Québec et Ottawa promettent l’internet haute vitesse partout au Québec ou presque

TROIS-RIVIÈRES, Qc — Après pratiquement 20 ans de promesses non tenues, les gouvernements fédéral et du Québec mettent 826 millions $ sur la table pour que tous les foyers du Québec, ou presque, soient branchés à internet haute vitesse d’ici à septembre 2022.

Les premiers ministres François Legault et Justin Trudeau en ont fait l’annonce lundi à Trois-Rivières.

Près de 150 000 foyers devraient ainsi être branchés, mais il en resterait 36 000 plus éloignés et dispersés pour lesquels on cherche encore des solutions.

L’internet haute vitesse partout sur le territoire d’ici à 2022 était un engagement des caquistes aux élections de 2018, de là l’échéance de septembre 2022, juste avant le scrutin. 

Un «besoin essentiel»

«Plus que jamais, internet haute vitesse est un besoin essentiel», a plaidé M. Trudeau en conférence de presse au centre des congrès.

«Enfin, ensemble on va régler un problème, a affirmé M. Legault, à ses côtés. Ce n’est pas un luxe, c’est comme l’électricité il y a 60 ans. On a vu beaucoup d’étudiants travailler à distance, l’importance des achats en ligne, du télétravail. C’est encore plus urgent après la pandémie qu’avant.»

C’était la deuxième fois en autant de semaines que MM. Legault et Trudeau partageaient la même tribune et semblaient être à l’unisson, après des mois de tensions, à croiser le fer sur fond de pandémie.  

Entente avec les fournisseurs

Les gouvernements ont conclu des ententes avec les grands fournisseurs, en l’occurrence Internet (FSI) Vidéotron, Cogeco, Bell, Xplornet, Sogetel et TELUS, qui se sont entendus pour couvrir les territoires. 

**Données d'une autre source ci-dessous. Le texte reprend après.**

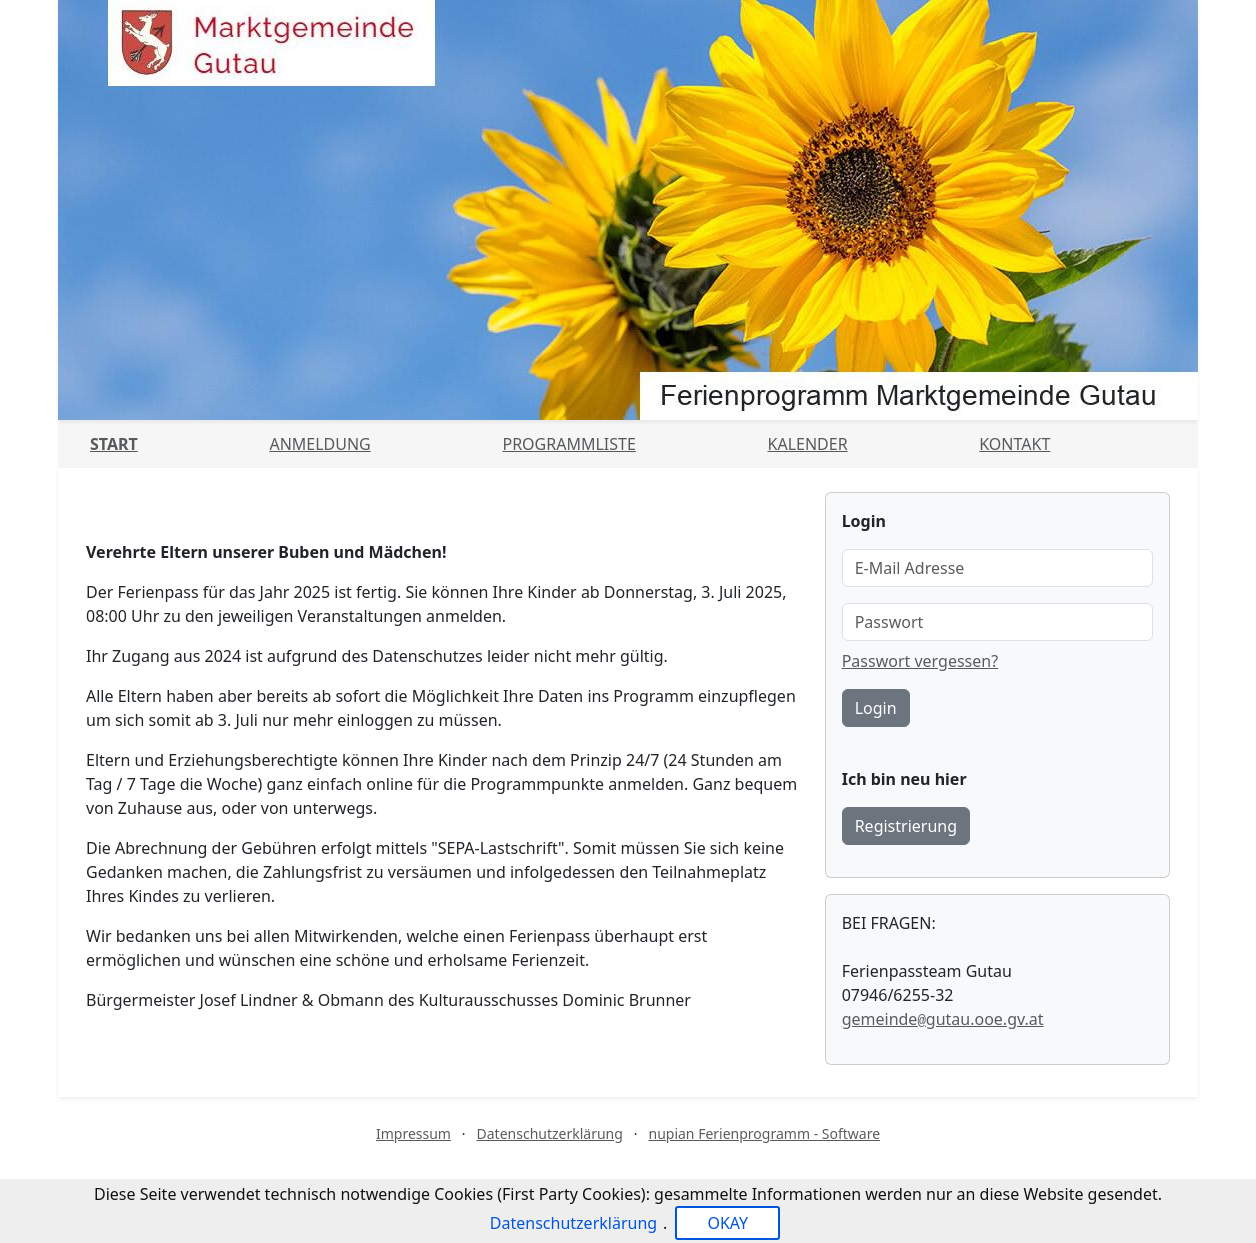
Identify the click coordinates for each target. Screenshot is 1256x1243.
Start (114, 444)
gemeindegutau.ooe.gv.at (943, 1019)
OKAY (727, 1223)
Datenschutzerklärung (550, 1133)
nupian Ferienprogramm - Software (764, 1133)
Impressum (413, 1133)
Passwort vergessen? (920, 661)
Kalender (808, 444)
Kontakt (1014, 444)
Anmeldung (319, 444)
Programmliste (568, 444)
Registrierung (906, 826)
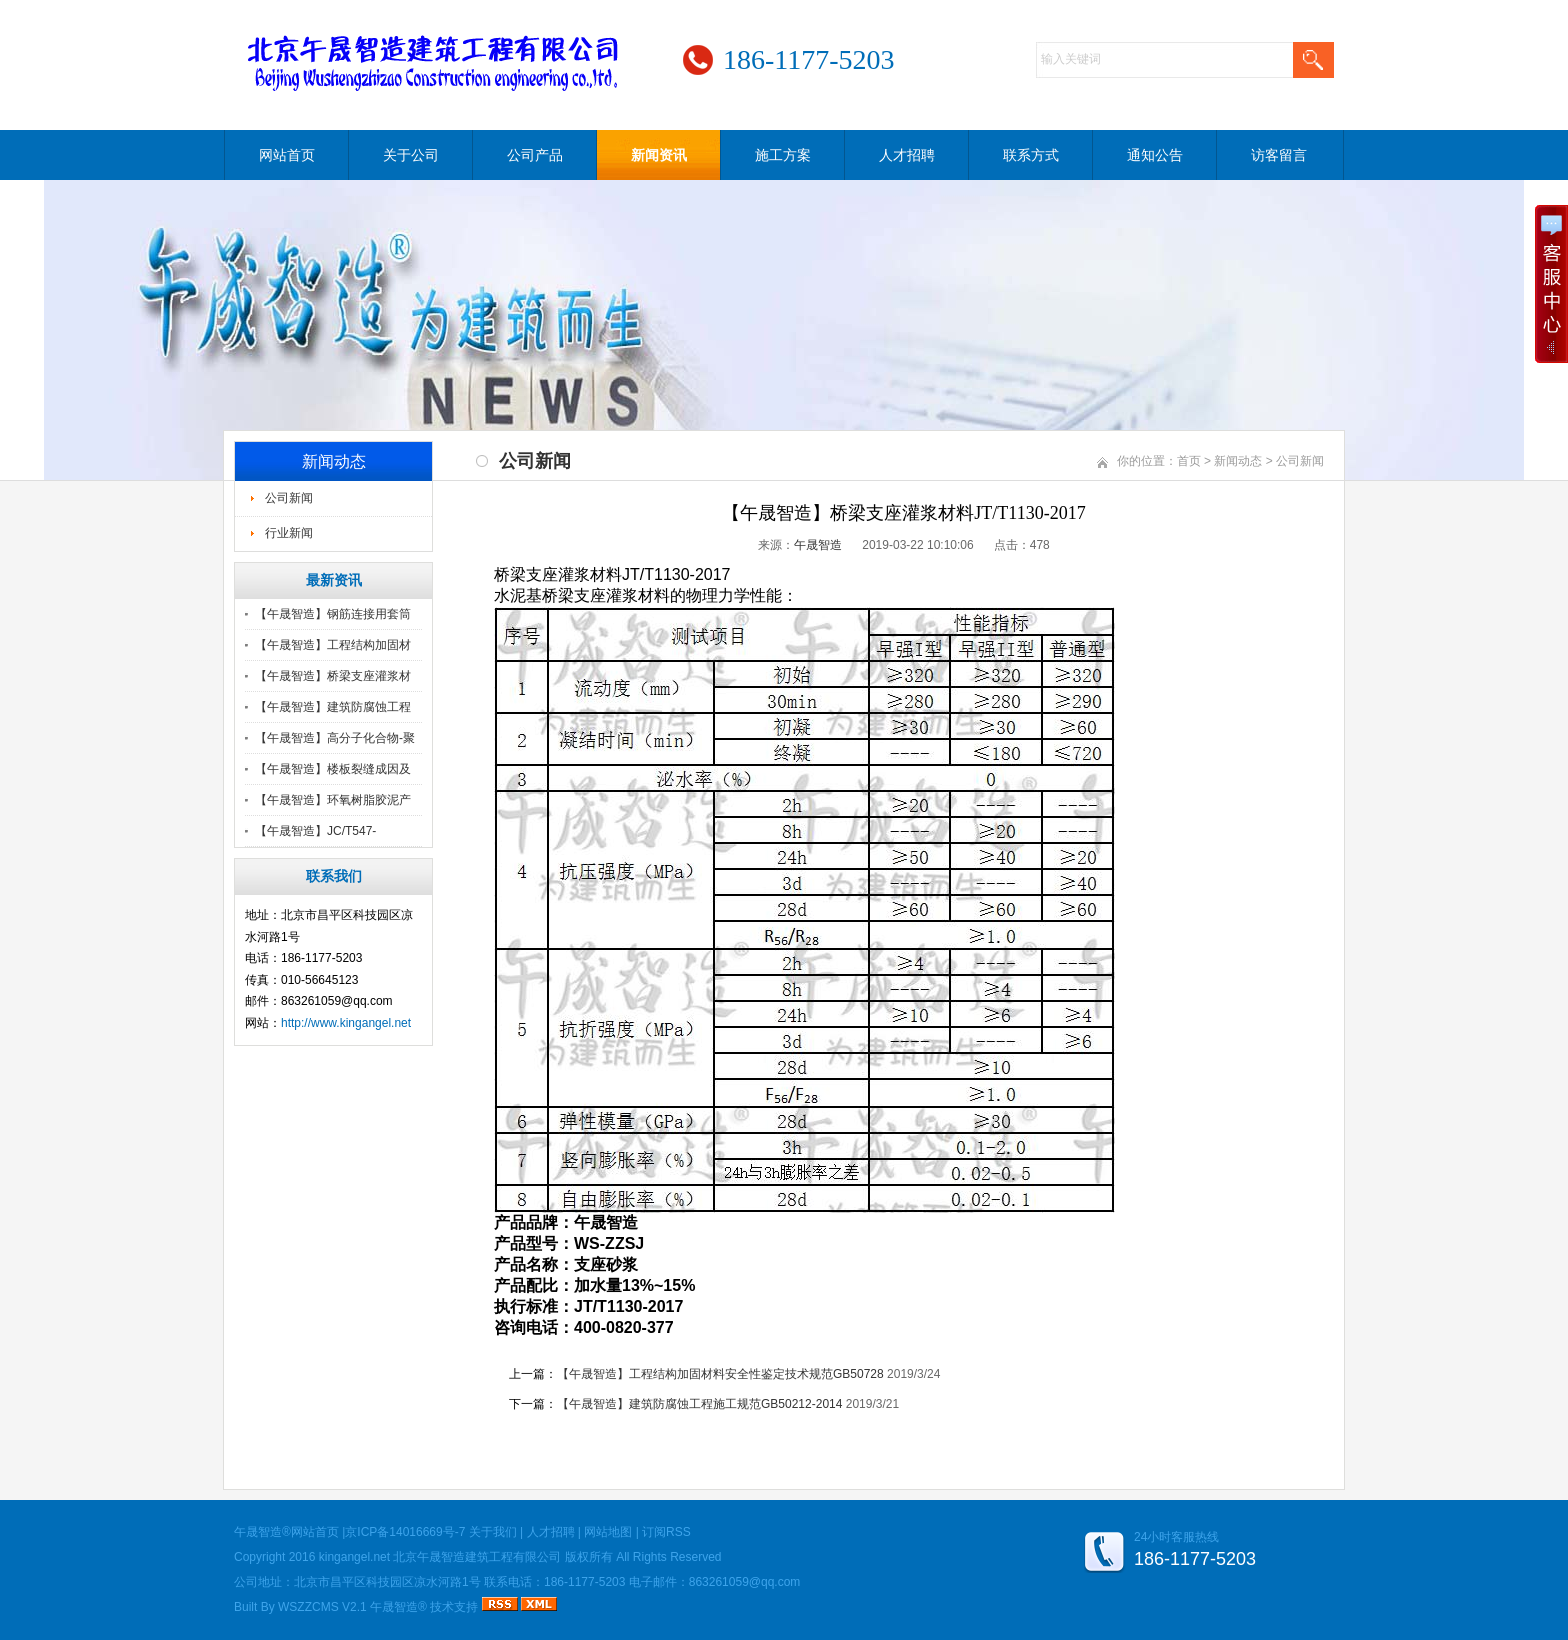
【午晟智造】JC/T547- (315, 831)
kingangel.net (354, 1557)
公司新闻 (289, 498)
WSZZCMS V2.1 (322, 1607)
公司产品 (535, 155)
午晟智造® (398, 1607)
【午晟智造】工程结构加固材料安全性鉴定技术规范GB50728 (720, 1374)
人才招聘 (907, 155)
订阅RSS (666, 1532)
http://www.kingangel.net (346, 1023)
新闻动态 (1238, 461)
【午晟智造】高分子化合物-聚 (335, 738)
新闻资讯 (659, 155)
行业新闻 (289, 533)
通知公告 (1155, 155)
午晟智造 (818, 545)
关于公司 (411, 155)
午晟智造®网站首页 (286, 1532)
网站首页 (287, 155)
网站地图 (608, 1532)
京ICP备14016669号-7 (405, 1532)
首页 (1189, 461)
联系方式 (1031, 155)
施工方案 (783, 155)
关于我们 (493, 1532)
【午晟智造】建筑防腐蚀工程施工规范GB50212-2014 (699, 1404)
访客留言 (1279, 155)
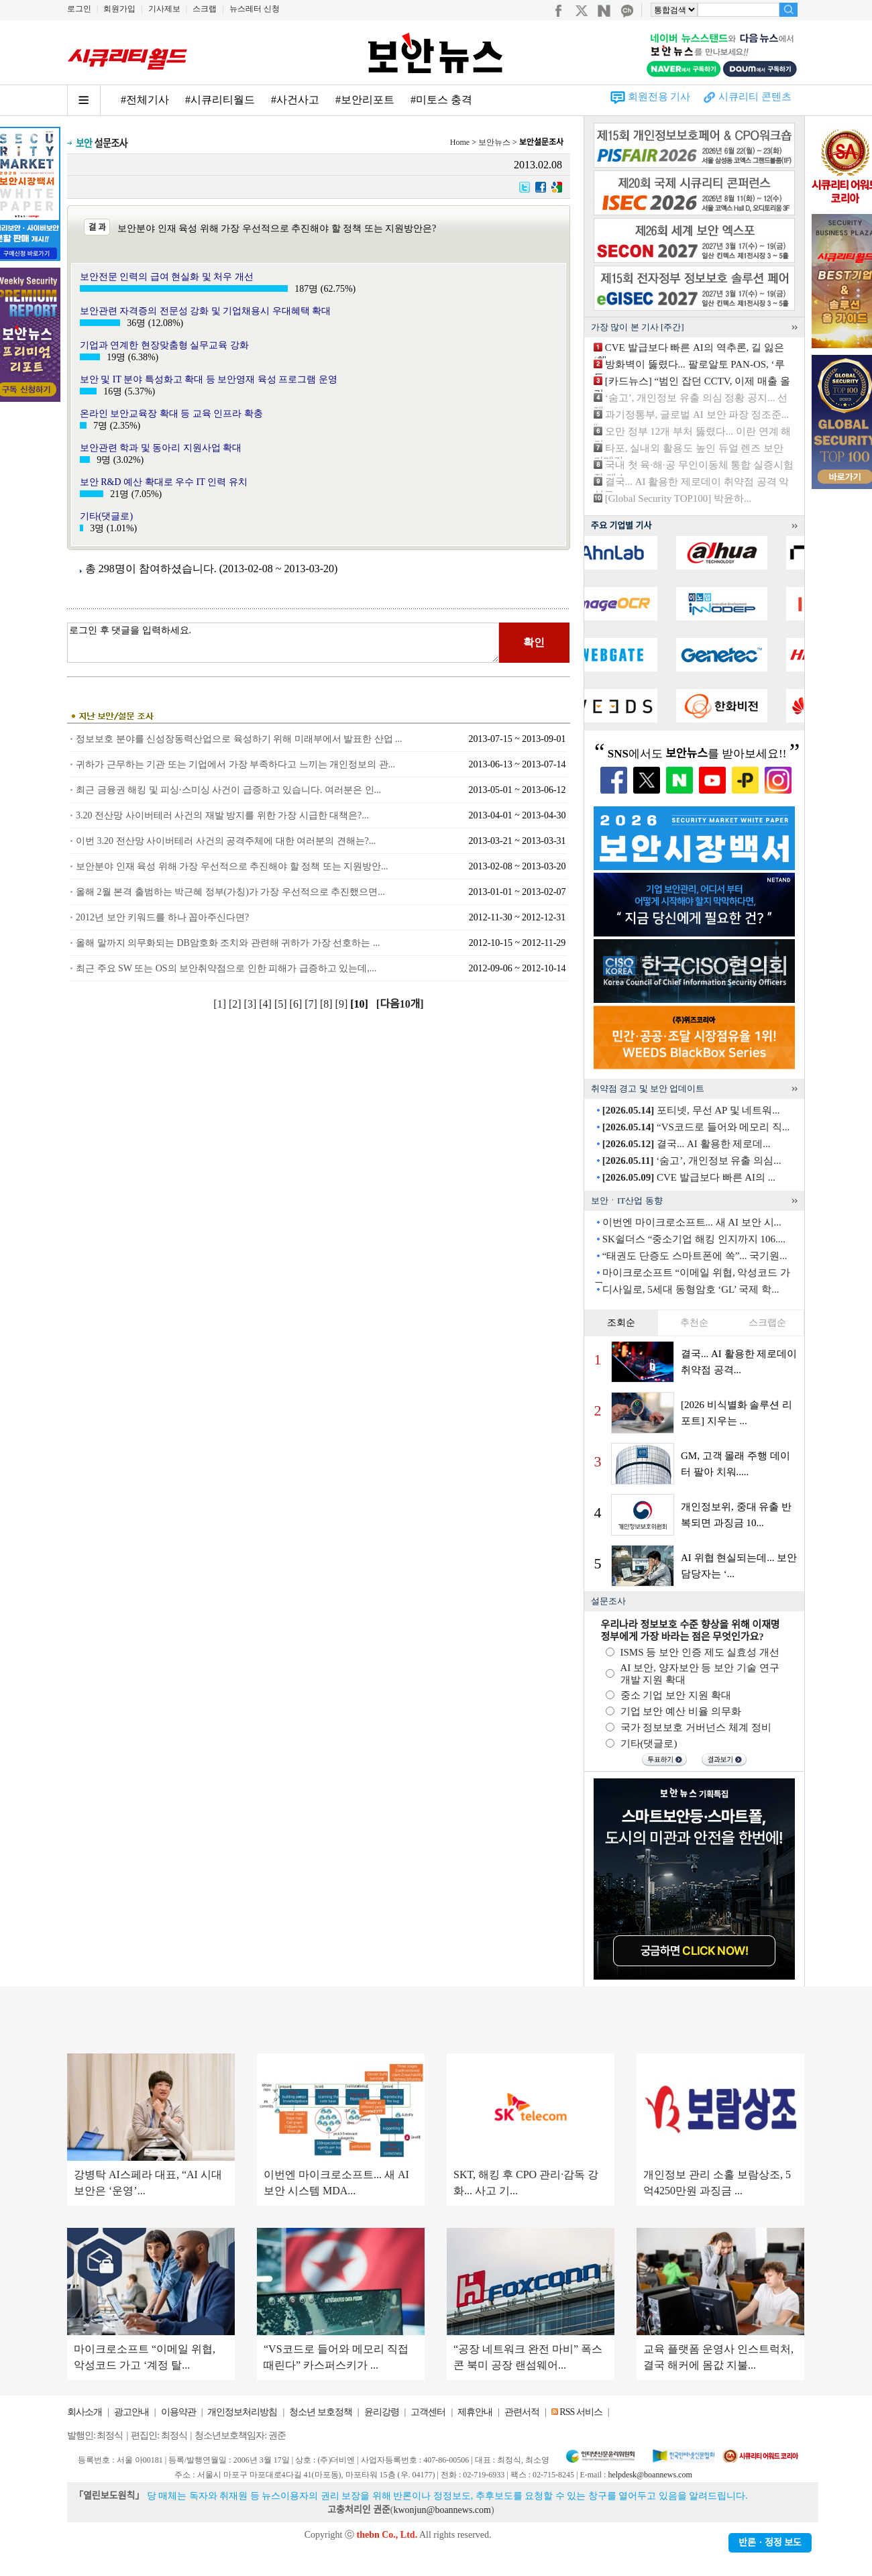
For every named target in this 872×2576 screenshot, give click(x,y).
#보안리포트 (364, 99)
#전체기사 (145, 99)
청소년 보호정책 (320, 2412)
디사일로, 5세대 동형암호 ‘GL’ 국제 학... (690, 1289)
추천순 (694, 1323)
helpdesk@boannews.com (650, 2474)
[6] (297, 1004)
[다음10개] (400, 1004)
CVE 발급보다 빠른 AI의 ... (688, 1177)
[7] (312, 1004)
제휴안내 (474, 2412)
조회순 (621, 1323)
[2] (236, 1004)
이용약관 (178, 2412)
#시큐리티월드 (220, 99)
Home (460, 142)
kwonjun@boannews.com (441, 2510)
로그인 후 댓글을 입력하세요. (283, 643)
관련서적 (521, 2412)
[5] (282, 1004)
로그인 (79, 8)
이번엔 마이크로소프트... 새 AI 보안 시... (691, 1222)
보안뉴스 (494, 142)
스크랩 (205, 8)
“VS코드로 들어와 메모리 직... (696, 1127)
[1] (221, 1004)
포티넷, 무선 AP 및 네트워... (691, 1110)
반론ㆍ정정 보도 (770, 2543)
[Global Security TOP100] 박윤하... (678, 498)
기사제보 (164, 8)
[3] (252, 1004)
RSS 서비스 (580, 2412)
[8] (327, 1004)
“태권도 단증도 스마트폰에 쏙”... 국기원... (694, 1255)
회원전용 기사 (659, 96)
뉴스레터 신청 (254, 8)
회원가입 (119, 8)
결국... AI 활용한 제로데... (686, 1143)
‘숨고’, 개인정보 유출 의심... (691, 1160)
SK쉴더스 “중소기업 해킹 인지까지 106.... (693, 1239)
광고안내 (131, 2412)
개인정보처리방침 (242, 2412)
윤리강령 (381, 2412)
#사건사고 (295, 99)
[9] (343, 1004)
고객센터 (428, 2412)
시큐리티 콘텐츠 (755, 96)
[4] (266, 1004)
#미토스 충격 (441, 99)
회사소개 (84, 2412)
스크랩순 (767, 1323)
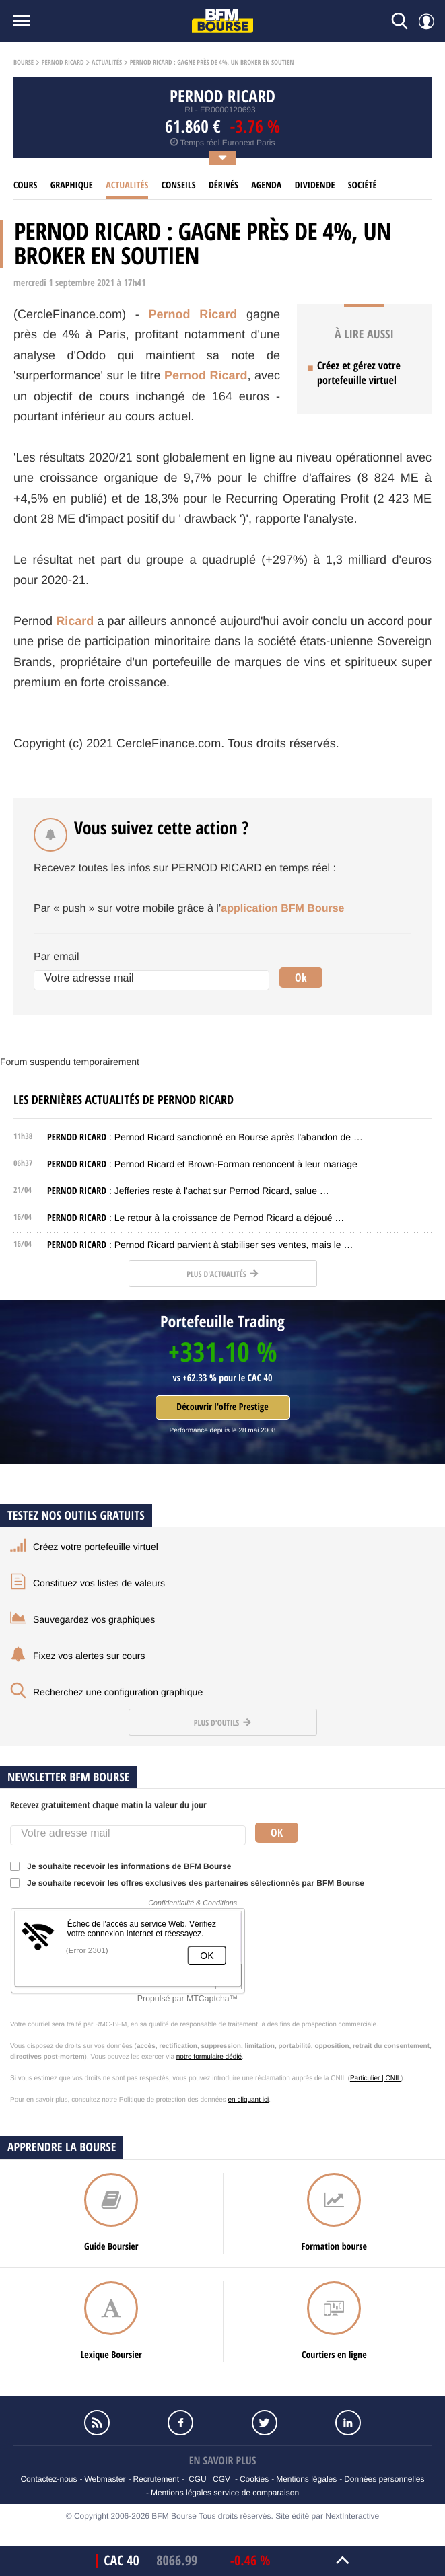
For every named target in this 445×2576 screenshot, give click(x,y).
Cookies (254, 2479)
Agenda (266, 185)
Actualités (107, 62)
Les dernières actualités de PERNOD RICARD (123, 1099)
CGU (198, 2479)
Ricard (75, 621)
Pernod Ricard (192, 314)
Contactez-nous (48, 2479)
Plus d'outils (222, 1722)
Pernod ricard (63, 62)
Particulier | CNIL (375, 2078)
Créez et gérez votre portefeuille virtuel (359, 373)
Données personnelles (384, 2479)
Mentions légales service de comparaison (225, 2492)
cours (25, 185)
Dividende (315, 185)
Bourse (23, 62)
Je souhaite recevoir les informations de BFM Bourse (125, 1866)
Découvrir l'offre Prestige (222, 1407)
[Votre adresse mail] (151, 980)
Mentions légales (306, 2479)
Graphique (71, 185)
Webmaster (104, 2479)
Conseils (179, 185)
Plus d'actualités (222, 1274)
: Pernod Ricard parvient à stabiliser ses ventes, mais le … (200, 1244)
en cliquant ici (248, 2100)
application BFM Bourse (282, 908)
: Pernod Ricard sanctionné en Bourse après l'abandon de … (205, 1137)
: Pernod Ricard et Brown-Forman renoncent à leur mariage (202, 1163)
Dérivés (223, 185)
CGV (221, 2479)
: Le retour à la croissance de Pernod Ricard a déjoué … (195, 1217)
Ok (301, 977)
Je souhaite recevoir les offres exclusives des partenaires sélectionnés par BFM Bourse (191, 1883)
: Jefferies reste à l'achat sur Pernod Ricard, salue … (188, 1190)
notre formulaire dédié (209, 2057)
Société (362, 185)
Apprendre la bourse (61, 2147)
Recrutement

C’est d’ailleurs Vidéotron qui branchera le plus de nouveaux clients, soit 37 335, et obtiendra donc aussi la subvention la plus importante: 257,7 millions $.

Mais pourquoi les gouvernements vont dépenser autant et pourquoi les grandes entreprises de télécom demandent-elles des fonds publics? Parce que les gouvernements leur imposent de facturer à ces nouveaux clients éloignés le même tarif que dans les zones urbanisées. 

«Dans des régions où il y a peu de résidences et il y a beaucoup de distance entre les résidences, ça coûte plus cher par résidence, a expliqué M. Legault. On ne peut pas forcer les entreprises à offrir un service à perte (…). La différence est compensée par les gouvernements.» 

Un défi technique

L’adjoint parlementaire du premier ministre Legault sur le dossier d’internet à haute vitesse, le député Gilles Bélanger, a fait état de l’ampleur du défi technique.  

Il y aura 70 000 km de fibre optique à dérouler en 18 mois, a-t-il indiqué, «c’est deux fois le tour de la Terre». En outre, il faudra atteindre la cadence de 15 000 branchements par mois. 

Le programme annoncé lundi prévoit des échéanciers assortis de pénalités et une garantie de couverture à 100 % des régions dépourvues de cette infrastructure, de sorte que les deux gouvernements ont confiance que les objectifs seront atteints. 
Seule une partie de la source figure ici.